Second, I am reminded of how much I need King Jesus to rescue me from my sin. I don’t know what happened with Benoit to, if true, do this so I will not speculate any farther than it was sin. But for myself, I know that I need Jesus to atone, forgive and defeat my sin. Without his atonement and righteousness I am doomed to suffer eternity in hell. Without his Holy Spirit, I have no hope of defeating sin in my life. Without my sovereign King, I am nothing.

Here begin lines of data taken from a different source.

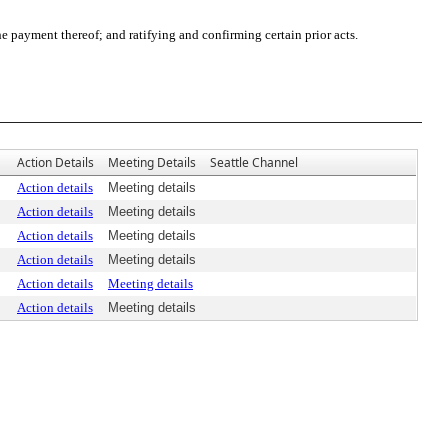
payment thereof; and ratifying and confirming certain prior acts.
Action Details
Meeting Details
Seattle Channel
Action details
Meeting details
Action details
Meeting details
Action details
Meeting details
Action details
Meeting details
Action details
Meeting details
Action details
Meeting details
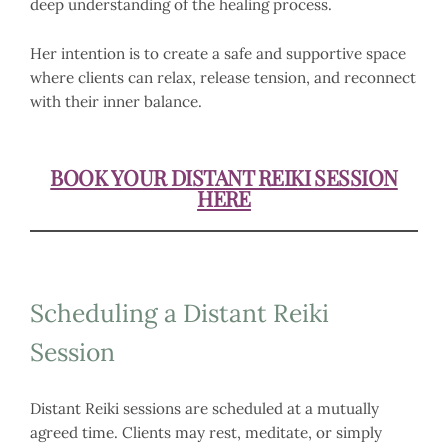
deep understanding of the healing process.
Her intention is to create a safe and supportive space
where clients can relax, release tension, and reconnect
with their inner balance.
BOOK YOUR DISTANT REIKI SESSION
HERE
Scheduling a Distant Reiki
Session
Distant Reiki sessions are scheduled at a mutually
agreed time. Clients may rest, meditate, or simply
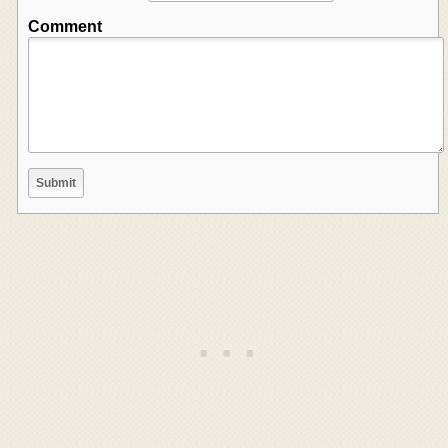
Comment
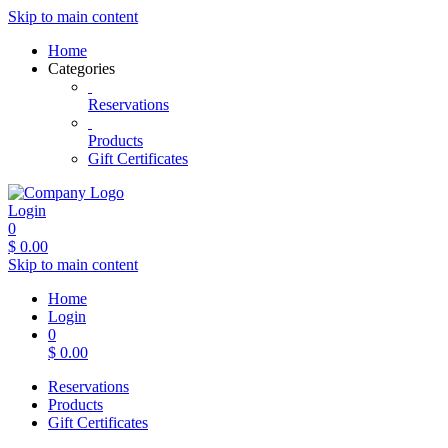
Skip to main content
Home
Categories
Reservations
Products
Gift Certificates
Login
0
$
0.00
Skip to main content
Home
Login
0
$
0.00
Reservations
Products
Gift Certificates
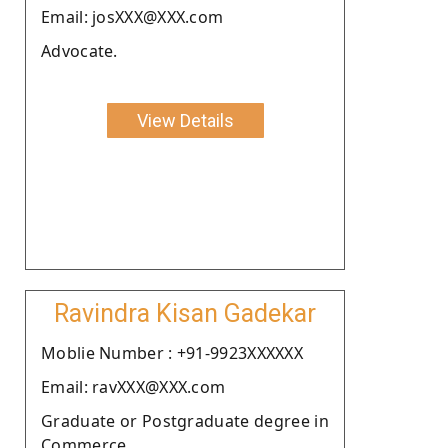
Email: josXXX@XXX.com
Advocate.
View Details
Ravindra Kisan Gadekar
Moblie Number : +91-9923XXXXXX
Email: ravXXX@XXX.com
Graduate or Postgraduate degree in
Commerce.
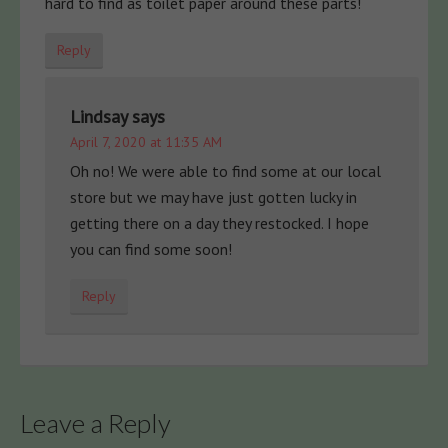
hard to find as toilet paper around these parts!
Reply
Lindsay
says
April 7, 2020 at 11:35 AM
Oh no! We were able to find some at our local
store but we may have just gotten lucky in
getting there on a day they restocked. I hope
you can find some soon!
Reply
Leave a Reply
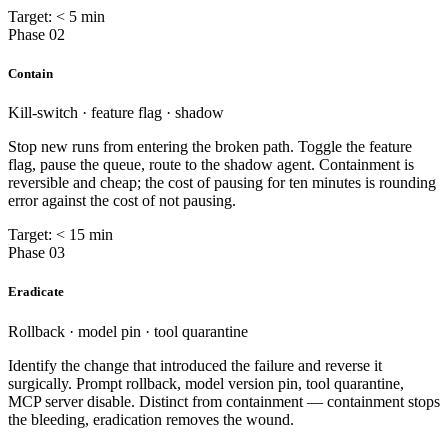
Target: < 5 min
Phase 02
Contain
Kill-switch · feature flag · shadow
Stop new runs from entering the broken path. Toggle the feature
flag, pause the queue, route to the shadow agent. Containment is
reversible and cheap; the cost of pausing for ten minutes is rounding
error against the cost of not pausing.
Target: < 15 min
Phase 03
Eradicate
Rollback · model pin · tool quarantine
Identify the change that introduced the failure and reverse it
surgically. Prompt rollback, model version pin, tool quarantine,
MCP server disable. Distinct from containment — containment stops
the bleeding, eradication removes the wound.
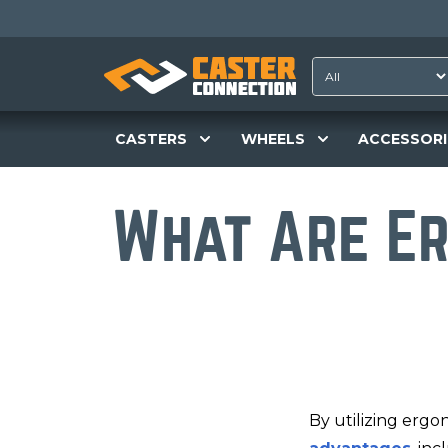
CASTERS
WHEELS
ACCESSORI
What Are E
By utilizing ergo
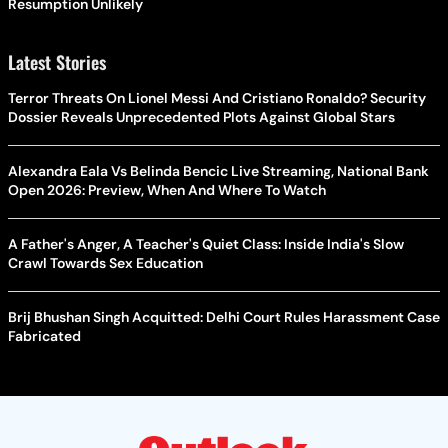
Resumption Unlikely
Latest Stories
Terror Threats On Lionel Messi And Cristiano Ronaldo? Security
Dossier Reveals Unprecedented Plots Against Global Stars
Alexandra Eala Vs Belinda Bencic Live Streaming, National Bank
Open 2026: Preview, When And Where To Watch
A Father's Anger, A Teacher's Quiet Class: Inside India's Slow
Crawl Towards Sex Education
Brij Bhushan Singh Acquitted: Delhi Court Rules Harassment Case
Fabricated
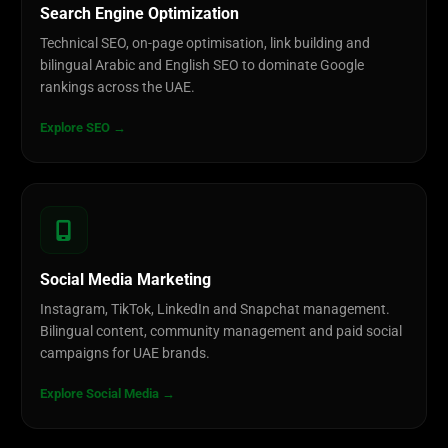
Search Engine Optimization
Technical SEO, on-page optimisation, link building and
bilingual Arabic and English SEO to dominate Google
rankings across the UAE.
Explore SEO →
Social Media Marketing
Instagram, TikTok, LinkedIn and Snapchat management.
Bilingual content, community management and paid social
campaigns for UAE brands.
Explore Social Media →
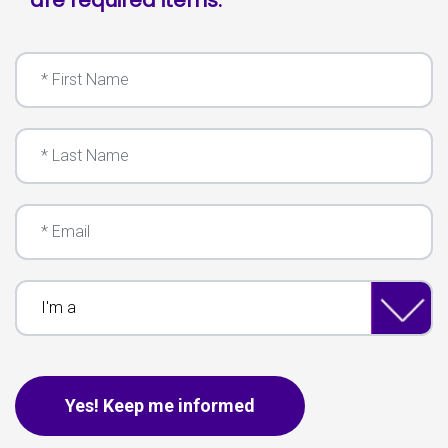
First Name
Last Name
Email
I'm a
This is for spam only, no need to fill out if you are human.
Yes! Keep me informed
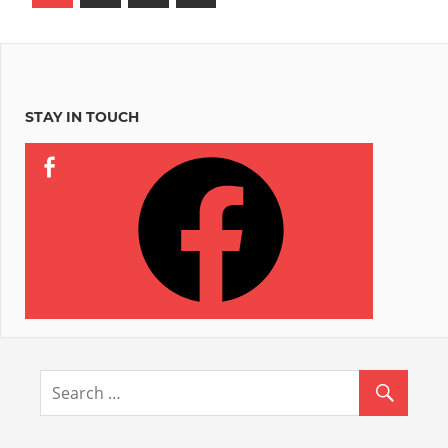
Posts
pagination
STAY IN TOUCH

I offer my prayers to the family of Benoit. I pray that King Jesus will comfort them through this tremendous time of loss. I will pray that he will make himself so real to you that he will draw your aching hearts to him for comfort in this time of tragedy that I hope I will never have to know in my life. I will pray that he will strengthen you to deal with what lie ahead for you, whatever that might be. As the apostle Paul wrote in Ephesians 3:14-19
,
14 For this reason I bow my knees before the Father, 15 from whom every family in heaven and on earth is named, 16 that according to the riches of his glory he may grant you to be strengthened with power through his Spirit in your inner being, 17 so that Christ may dwell in your hearts through faith—that you, being rooted and grounded in love, 18 may have strength to comprehend with all the saints what is the breadth and length and height and depth, 19 and to know the love of Christ that surpasses knowledge, that you may be filled with all the fullness of God.